ISPs and other internet industry players have raised anti-competitive concerns over the new Tasman Global Access (TGA) subsea cable to run between Australia and New Zealand.
Telstra, Telecom NZ and Vodafone New Zealand yesterday revealed plans to build the cable.
Telecom NZ chief Simon Moutter said yesterday that the three telcos will take equal shares of the cable's ownership, a fact that's raising eyebrows in New Zealand.
Though it is seen as a welcome addition to connectivity in the Pacific, industry players say they had hoped the cable would be built by an independent third party and not the telco incumbents that dominate the communications markets in the two countries.
Lobby group InternetNZ spokesperson Susan Chalmers said that although TGA would help reduce reliance on the existing Southern Cross Cable, which is majority owned by Telecom NZ, the three-way ownership of TGA isn't likely to result in price reductions on the route.
"The environment will not be one that encourages competitive pricing," Chalmers said.
Chalmers views are shared by independent ISPs Callplus and Snap, both of which expressed worries about the new cable being owned by three large vertically integrated incumbents.
New Zealand IT and communications minister Amy Adams and opposition ICT and communications spokesperson Clare Curran welcomed the cable.
However, Curran also expressed concern with Telecom NZ having ownership interests in Southern Cross and TGA, saying it raised serious competition issues.
The NZ Greens went further and said the new cable will shut out competition, reiterating demands that the Government take a stake in a new cable across the Pacific.
Regulatory interest in the deal seems likely. iTnews spoke to New Zealand regulator, The Commerce Commission, which confirmed a report by NZ Herald that it intends to scrutinise the deal.

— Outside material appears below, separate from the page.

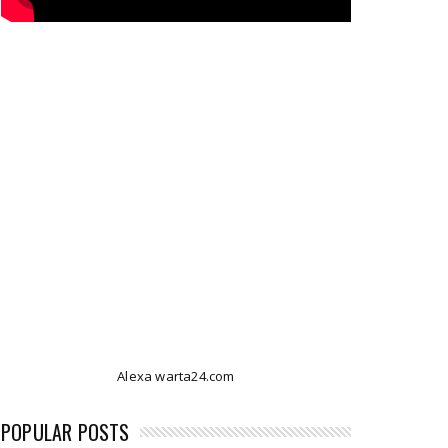
Alexa warta24.com
POPULAR POSTS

"It's early days yet, but we will consider if the cable deal raises competition concerns," a spokesperson for the Commission said.
"However, that depends on where the cable will be domiciled, if it's in our jurisdiction," the spokesperson said.
Despite operating between Australia, New Zealand, the Pacific Islands and the US, the existing Southern Cross Cable (SCC) system is domiciled in the Bahamas.
Telecom's Moutter doesn't think there will be a regulatory case to answer.
"Cable systems around the world are owned by telcos in similar joint ventures, and it's a normal arrangement," he said.
Vodafone New Zealand chief Russell Stanners concurs: "Two players in the market are needed for competition," Stanners says and added that the TGA and SCC will have two different boards and therefore, there will be competition.
Telecommunications analyst Paul Budde echoed the two executives' sentiments.
"I can't see any major objections from the regulator as such consortia have been building these lines for over 150 years now, this is simply yet another one," he said.
"It will be an addition rather than competition".
One competition question looming large over the new system is whether or not the three telcos will wholesale capacity on the new cable.
Telecom New Zealand is cagey on that subject.
"Another cable just makes the market more competitive but it's too early to say exactly how that will play out in terms of wholesale arrangements," a spokesperson told iTnews.
Telstra was unequivocal. "We will be selling wholesale capacity on this cable system," a Telstra spokesperson said.
Few doubt that there is a need for more cables on the trans-Tasman route.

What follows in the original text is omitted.